When we knew how interventions were described in agricultural research, we could set about analyzing our sample of articles to find and classify specific interventions.

We found synonyms by looking at hypernyms and hyponyms, which are a type of relationship in semantics (for example, a lemon is a hyponym of fruit), and classified them into four broad categories—technical, socioeconomic, ecosystem, unclassified—and then, specifically, as 995 narrow intervention concepts.

This is a much more targeted approach to uncover important research. It gives us a wholly new way to classify and organize sciences that it is accessible to an audience interested in policy-relevant research. 

TOPIC MODELING AND GAPS IN EVIDENCE

Natural language processing enabled us to unify and explore data, despite the data came from many different places. We used topic modeling—a way of exploring text to see what is has in common with other text in the same corpus—to establish a baseline from which we could map the evolution of research from 2008 to 2018.

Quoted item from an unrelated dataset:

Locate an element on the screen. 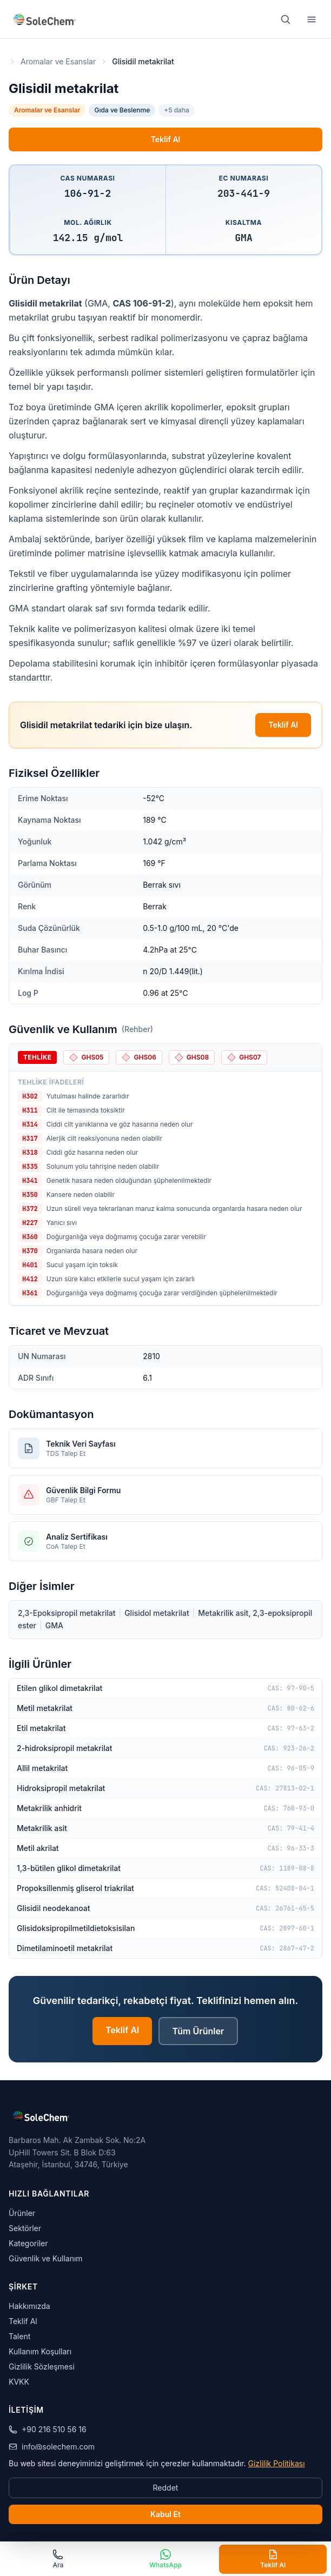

We can see the topics where there was a high level of research (the darker the blue in the image below, the greater the density of research papers) or where evidence and research were limited or missing. We can also create comprehensive research baselines to see the volume of research by topic, by funder, by country, and the potential relevancy of the research.

Having created a way of finding and classifying interventions in agriculture, we could automate bringing in new research, taking us closer to the possibility of real-time analysis of research for policy relevance. We used an open-source tool (Elastic Stack) to visualize queries and results. This helps make all this information accessible, visualizable, and shareable. It is also easy to add new sources of information.